La actividad eléctrica sin pulso constituye una condición médica crítica en la cual se identifica un ritmo cardíaco organizado mediante el electrocardiograma, pero no se percibe ningún pulso carotídeo palpable. Esta situación representa una emergencia médica grave, ya que indica que, a pesar de la presencia de señales eléctricas cardíacas, la actividad mecánica del corazón está severamente comprometida. Como consecuencia, el corazón es incapaz de generar un gasto cardíaco adecuado, lo que provoca la incapacidad de mantener una presión arterial suficiente para la perfusión tisular. La actividad eléctrica sin pulso se reconoce como un ritmo de paro cardiorrespiratorio en el que la sincronización entre la despolarización eléctrica y la contracción mecánica del miocardio se encuentra alterada o ausente.

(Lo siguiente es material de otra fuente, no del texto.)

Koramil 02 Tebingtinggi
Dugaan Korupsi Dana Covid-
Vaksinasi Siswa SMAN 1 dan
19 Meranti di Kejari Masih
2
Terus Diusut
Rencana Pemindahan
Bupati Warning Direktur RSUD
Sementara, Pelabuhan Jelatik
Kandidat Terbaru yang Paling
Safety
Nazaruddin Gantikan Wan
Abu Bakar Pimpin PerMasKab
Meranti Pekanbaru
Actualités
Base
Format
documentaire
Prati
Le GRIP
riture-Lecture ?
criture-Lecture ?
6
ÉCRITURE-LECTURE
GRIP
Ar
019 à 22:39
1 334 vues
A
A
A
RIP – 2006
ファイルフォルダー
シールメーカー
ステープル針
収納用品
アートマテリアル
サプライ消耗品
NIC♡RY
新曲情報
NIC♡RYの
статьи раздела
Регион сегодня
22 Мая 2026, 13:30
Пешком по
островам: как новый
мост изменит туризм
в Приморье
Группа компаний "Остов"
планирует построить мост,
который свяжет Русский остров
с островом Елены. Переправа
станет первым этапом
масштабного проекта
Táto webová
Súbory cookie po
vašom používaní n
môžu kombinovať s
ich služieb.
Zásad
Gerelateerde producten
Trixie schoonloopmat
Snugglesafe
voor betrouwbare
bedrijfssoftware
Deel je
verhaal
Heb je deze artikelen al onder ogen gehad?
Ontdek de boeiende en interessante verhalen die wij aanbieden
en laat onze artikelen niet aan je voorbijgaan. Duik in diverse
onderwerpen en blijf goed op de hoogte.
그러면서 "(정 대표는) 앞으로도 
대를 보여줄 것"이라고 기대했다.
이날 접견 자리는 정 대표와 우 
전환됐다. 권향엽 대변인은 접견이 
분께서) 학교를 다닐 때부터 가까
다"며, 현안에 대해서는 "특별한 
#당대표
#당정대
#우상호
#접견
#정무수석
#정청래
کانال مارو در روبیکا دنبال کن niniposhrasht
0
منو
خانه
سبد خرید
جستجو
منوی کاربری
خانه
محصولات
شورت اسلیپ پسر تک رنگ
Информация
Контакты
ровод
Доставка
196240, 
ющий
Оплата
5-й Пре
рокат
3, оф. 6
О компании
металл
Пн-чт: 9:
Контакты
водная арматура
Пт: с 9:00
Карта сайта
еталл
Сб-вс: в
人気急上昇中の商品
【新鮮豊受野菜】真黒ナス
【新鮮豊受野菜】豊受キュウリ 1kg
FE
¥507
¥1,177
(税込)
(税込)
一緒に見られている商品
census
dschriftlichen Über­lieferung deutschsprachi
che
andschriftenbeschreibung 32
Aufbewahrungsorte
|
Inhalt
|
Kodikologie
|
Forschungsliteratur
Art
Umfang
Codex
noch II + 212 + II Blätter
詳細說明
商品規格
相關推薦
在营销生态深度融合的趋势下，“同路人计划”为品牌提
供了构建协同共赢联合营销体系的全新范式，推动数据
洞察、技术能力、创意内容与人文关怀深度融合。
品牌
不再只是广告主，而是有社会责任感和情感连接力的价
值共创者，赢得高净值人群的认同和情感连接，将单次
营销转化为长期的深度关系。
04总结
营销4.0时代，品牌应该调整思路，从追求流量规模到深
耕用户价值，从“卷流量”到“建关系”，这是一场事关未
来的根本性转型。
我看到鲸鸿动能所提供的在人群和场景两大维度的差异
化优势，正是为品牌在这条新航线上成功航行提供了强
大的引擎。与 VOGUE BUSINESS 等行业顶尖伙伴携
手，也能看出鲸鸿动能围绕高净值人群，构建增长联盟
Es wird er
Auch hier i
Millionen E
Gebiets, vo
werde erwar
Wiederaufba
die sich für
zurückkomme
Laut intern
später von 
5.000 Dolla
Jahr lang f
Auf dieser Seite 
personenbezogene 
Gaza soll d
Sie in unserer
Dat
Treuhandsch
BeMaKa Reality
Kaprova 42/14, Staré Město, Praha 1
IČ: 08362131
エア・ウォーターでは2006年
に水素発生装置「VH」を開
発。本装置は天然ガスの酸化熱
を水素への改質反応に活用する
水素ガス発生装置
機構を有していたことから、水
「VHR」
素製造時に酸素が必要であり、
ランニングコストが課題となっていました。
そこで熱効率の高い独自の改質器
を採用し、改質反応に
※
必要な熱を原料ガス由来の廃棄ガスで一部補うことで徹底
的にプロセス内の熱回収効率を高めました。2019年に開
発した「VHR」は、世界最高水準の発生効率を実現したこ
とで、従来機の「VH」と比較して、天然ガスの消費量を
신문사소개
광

Es fundamental señalar que los ritmos como la fibrilación ventricular y la asistolia no se incluyen dentro del concepto de actividad eléctrica sin pulso, dado que estos presentan desorganización eléctrica completa y, por ende, carecen de la coordinación necesaria para generar contracciones efectivas. Sin embargo, ritmos organizados, tales como bradiarritmias, taquiarritmias o incluso ritmo sinusal, pueden manifestarse como actividad eléctrica sin pulso siempre que no se trate de taquicardia ventricular. Esta distinción es importante, ya que la presencia de un ritmo organizado no garantiza la existencia de un pulso detectable ni la perfusión efectiva de los tejidos.
La asistolia se define por la ausencia total de actividad eléctrica cardíaca, manifestándose en el electrocardiograma como una línea isoeléctrica. Al igual que en la actividad eléctrica sin pulso, no se encuentra ningún pulso carotídeo palpable. La evaluación precisa de la asistolia requiere confirmar la correcta conexión de los electrodos del monitor y, en ocasiones, modificar la derivación electrocardiográfica para descartar artefactos que puedan simular actividad eléctrica. La asistolia representa un ritmo no desfibrilable y su presencia indica una situación crítica que requiere intervención inmediata mediante maniobras de reanimación cardiopulmonar de alta calidad.
La reanimación cardiopulmonar incluye compresiones torácicas firmes y continuas, ventilación adecuada mediante bolsa-mascarilla y administración de medicamentos apropiados. En el caso de ritmos no desfibrilables, como la actividad eléctrica sin pulso o la asistolia, es imperativo iniciar o reiniciar las compresiones torácicas sin demora. Se recomienda realizar cinco ciclos de reanimación, equivalentes a aproximadamente dos minutos, siguiendo la proporción de treinta compresiones torácicas por dos ventilaciones. Posteriormente, se debe reevaluar el ritmo cardíaco mediante monitorización continua y comprobar la presencia de un pulso carotídeo palpable. Si el pulso permanece ausente, las compresiones torácicas deben reiniciarse inmediatamente para intentar restablecer la circulación.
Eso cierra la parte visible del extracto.